MySQL Bugs: #42948: MySQL Optimizer does not properly use Indexes on Views with "Group By"

Bug #42948	MySQL Optimizer does not properly use Indexes on Views with "Group By"
Submitted:	17 Feb 2009 23:02	Modified:	3 Mar 2009 18:56
Reporter:	John Kounis	Email Updates:
Status:	Verified	Impact on me:	None
Category:	MySQL Server: Optimizer	Severity:	S5 (Performance)
Version:	5.0.67-0ubuntu6, 6.0.11	OS:	Linux (Ubuntu 8.10)
Assigned to:		CPU Architecture:	Any
Tags:	GROUP BY, Optimizer

Description:
If I have a key on a field like SubscriberID and I perform a query such as :

SELECT * FROM qryTEST WHERE SubscriberID=12345;

then it is very fast, since it uses the "SubscriberID" key. However, if I create a view such as:

CREATE VIEW qryTEST AS
SELECT SubscriberID, SUM(Amount) as Total FROM tblTEST GROUP BY SubscriberID;

then it does a table scan, which is very slow.

How to repeat:
Create a test table as follows:

mysql> CREATE TABLE IF NOT EXISTS `tblTEST` (
    ->   `SubscriberID` int(11) NOT NULL,
    ->   `TransactionID` int(11) NOT NULL,
    ->   `Amount` decimal(19,4) NOT NULL,
    ->    PRIMARY KEY  (`TransactionID`),
    ->    KEY (`SubscriberID`));
Query OK, 0 rows affected (0.03 sec)

Insert a bunch of test data (I have a transaction table with over 1 million rows in it:

mysql>
mysql> INSERT INTO tblTEST
    -> SELECT SubscriberID, TransactionID, Amount
    -> FROM tblTransaction;
Query OK, 1245064 rows affected (12.24 sec)
Records: 1245064  Duplicates: 0  Warnings: 0

Create a view:

mysql>
mysql> CREATE VIEW qryTEST AS
    -> SELECT SubscriberID, SUM(Amount) as Total FROM tblTEST GROUP BY SubscriberID;
Query OK, 0 rows affected (0.01 sec)

Test the use of keys:
mysql>
mysql> EXPLAIN SELECT SUM(Amount) FROM tblTEST WHERE SubscriberID=12345;
+----+-------------+---------+------+---------------+--------------+---------+-------+------+-------+
| id | select_type | table   | type | possible_keys | key          | key_len | ref   | rows | Extra |
+----+-------------+---------+------+---------------+--------------+---------+-------+------+-------+
|  1 | SIMPLE      | tblTEST | ref  | SubscriberID  | SubscriberID | 4       | const |   25 |       |
+----+-------------+---------+------+---------------+--------------+---------+-------+------+-------+
1 row in set (0.00 sec)

mysql>
mysql> EXPLAIN SELECT * FROM qryTEST WHERE SubscriberID=12345;
+----+-------------+------------+------+---------------+------+---------+------+---------+---------------------------------+
| id | select_type | table      | type | possible_keys | key  | key_len | ref  | rows    | Extra                           |
+----+-------------+------------+------+---------------+------+---------+------+---------+---------------------------------+
|  1 | PRIMARY     | <derived2> | ALL  | NULL          | NULL | NULL    | NULL |   53228 | Using where                     |
|  2 | DERIVED     | tblTEST    | ALL  | NULL          | NULL | NULL    | NULL | 1245064 | Using temporary; Using filesort |
+----+-------------+------------+------+---------------+------+---------+------+---------+---------------------------------+
2 rows in set (1.52 sec)

Changed severity from S3 to S5 (Performance)

Formally, this is not a bug.
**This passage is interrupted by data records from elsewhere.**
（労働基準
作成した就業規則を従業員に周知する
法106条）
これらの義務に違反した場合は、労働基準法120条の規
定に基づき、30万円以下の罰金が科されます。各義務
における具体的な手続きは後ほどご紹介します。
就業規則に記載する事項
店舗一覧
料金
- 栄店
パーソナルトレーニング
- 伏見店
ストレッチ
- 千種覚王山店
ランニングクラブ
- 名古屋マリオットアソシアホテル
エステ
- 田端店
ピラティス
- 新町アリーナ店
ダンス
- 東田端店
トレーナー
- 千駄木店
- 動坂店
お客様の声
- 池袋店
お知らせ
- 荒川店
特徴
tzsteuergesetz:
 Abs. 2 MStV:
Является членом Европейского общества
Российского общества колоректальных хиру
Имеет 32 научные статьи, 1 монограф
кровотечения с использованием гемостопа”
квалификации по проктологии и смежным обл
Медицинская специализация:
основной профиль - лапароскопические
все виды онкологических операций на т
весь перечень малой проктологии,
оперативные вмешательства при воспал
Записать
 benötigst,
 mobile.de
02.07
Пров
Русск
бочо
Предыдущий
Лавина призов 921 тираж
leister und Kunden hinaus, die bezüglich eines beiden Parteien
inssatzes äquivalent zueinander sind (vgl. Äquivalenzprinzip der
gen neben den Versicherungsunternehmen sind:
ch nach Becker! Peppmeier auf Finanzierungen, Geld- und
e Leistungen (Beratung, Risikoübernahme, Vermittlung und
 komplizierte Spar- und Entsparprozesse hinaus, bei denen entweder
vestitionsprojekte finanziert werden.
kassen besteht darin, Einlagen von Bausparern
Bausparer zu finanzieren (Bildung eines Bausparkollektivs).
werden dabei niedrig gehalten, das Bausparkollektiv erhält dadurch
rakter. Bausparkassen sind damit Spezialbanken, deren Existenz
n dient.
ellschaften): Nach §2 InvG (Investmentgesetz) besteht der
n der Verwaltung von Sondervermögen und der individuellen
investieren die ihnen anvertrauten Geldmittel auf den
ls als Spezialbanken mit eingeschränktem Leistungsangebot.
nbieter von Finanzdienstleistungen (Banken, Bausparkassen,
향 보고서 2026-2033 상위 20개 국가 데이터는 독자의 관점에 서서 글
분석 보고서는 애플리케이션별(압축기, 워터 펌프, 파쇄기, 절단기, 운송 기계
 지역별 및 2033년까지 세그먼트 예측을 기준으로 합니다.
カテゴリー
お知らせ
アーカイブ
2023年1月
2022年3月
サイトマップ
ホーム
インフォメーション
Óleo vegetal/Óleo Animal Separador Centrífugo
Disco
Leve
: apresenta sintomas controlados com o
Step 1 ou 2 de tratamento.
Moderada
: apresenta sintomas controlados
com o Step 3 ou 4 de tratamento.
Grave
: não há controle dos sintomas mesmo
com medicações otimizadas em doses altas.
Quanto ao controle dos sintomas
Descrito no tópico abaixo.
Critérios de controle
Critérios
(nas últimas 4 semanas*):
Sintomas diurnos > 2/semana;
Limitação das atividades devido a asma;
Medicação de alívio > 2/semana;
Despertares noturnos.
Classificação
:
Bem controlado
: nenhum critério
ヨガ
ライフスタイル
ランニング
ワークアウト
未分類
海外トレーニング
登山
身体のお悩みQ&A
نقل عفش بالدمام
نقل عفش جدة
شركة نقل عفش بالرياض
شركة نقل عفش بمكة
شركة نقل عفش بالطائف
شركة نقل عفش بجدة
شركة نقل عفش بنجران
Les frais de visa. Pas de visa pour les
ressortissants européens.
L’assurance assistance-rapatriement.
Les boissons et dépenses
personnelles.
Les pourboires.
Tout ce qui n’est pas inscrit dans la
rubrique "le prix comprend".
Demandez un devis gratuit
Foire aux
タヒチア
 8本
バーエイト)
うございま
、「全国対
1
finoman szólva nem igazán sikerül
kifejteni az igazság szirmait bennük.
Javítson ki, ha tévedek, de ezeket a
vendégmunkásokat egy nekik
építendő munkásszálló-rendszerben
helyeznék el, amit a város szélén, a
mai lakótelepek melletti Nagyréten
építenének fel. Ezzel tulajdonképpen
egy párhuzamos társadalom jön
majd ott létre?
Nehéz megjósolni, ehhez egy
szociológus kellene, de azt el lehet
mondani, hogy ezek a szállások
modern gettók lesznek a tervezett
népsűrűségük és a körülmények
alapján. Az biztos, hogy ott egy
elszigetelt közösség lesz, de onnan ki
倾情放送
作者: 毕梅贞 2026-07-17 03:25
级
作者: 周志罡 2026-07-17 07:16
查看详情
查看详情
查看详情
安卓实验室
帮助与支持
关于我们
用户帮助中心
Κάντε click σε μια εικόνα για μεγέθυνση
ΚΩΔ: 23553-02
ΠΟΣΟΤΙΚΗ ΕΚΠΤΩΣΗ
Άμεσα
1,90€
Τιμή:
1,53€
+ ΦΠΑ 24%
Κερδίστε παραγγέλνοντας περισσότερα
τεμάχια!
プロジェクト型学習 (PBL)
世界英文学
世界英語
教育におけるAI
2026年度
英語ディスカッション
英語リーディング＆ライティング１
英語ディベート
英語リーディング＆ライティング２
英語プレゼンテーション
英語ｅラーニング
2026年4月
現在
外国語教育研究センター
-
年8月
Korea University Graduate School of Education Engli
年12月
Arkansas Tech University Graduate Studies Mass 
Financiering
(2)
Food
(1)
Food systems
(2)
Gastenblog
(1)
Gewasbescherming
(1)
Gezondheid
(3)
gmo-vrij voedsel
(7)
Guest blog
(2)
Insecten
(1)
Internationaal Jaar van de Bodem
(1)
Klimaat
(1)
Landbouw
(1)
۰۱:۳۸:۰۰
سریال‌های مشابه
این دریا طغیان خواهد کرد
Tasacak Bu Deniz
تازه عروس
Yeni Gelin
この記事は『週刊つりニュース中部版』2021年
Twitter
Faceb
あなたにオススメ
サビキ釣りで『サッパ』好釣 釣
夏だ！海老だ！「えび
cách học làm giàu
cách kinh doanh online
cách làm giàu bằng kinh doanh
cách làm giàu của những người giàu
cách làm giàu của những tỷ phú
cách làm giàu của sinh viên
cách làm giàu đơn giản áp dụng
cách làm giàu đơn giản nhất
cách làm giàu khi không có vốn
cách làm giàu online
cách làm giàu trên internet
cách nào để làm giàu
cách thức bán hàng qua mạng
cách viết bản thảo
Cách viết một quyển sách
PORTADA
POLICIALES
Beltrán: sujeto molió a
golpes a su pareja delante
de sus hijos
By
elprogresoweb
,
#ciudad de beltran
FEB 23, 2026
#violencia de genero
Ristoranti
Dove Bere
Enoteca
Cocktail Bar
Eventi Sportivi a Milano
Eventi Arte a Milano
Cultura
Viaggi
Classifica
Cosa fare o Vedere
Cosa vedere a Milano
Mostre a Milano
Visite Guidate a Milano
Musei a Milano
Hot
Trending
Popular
View is created as follows:

mysql> show create view qryTEST\G
*************************** 1. row ***************************
                View: qrytest
         Create View: CREATE ALGORITHM=UNDEFINED DEFINER=`root`@`localhost` SQL SECURITY DEFINER VIEW `qrytest` AS select `tbltest`.`SubscriberID` AS `SubscriberID`,sum(`tbltest`.`Amount`) AS `Total` from `tbltest` group by `tbltest`.`SubscriberID`
character_set_client: latin1
collation_connection: latin1_swedish_ci
1 row in set (0,00 sec)

and as sum() is used server is forced to use emporary table to materialize the view, as explained at http://dev.mysql.com/doc/refman/5.1/en/view-algorithms.html:

mysql> EXPLAIN SELECT * FROM qryTEST WHERE SubscriberID=12345\G
*************************** 1. row ***************************
           id: 1
  select_type: PRIMARY
        table: <derived2>
         type: ALL
possible_keys: NULL
          key: NULL
      key_len: NULL
          ref: NULL
         rows: 402400
        Extra: Using where
*************************** 2. row ***************************
           id: 2
  select_type: DERIVED
        table: tbltest
         type: ALL
possible_keys: NULL
          key: NULL
      key_len: NULL
          ref: NULL
         rows: 524288
        Extra: Using temporary; Using filesort
2 rows in set (20,09 sec)

It would be nice to remove this limitation one day and push condition down to the SELECT defining view, so this is a reasonable feature request.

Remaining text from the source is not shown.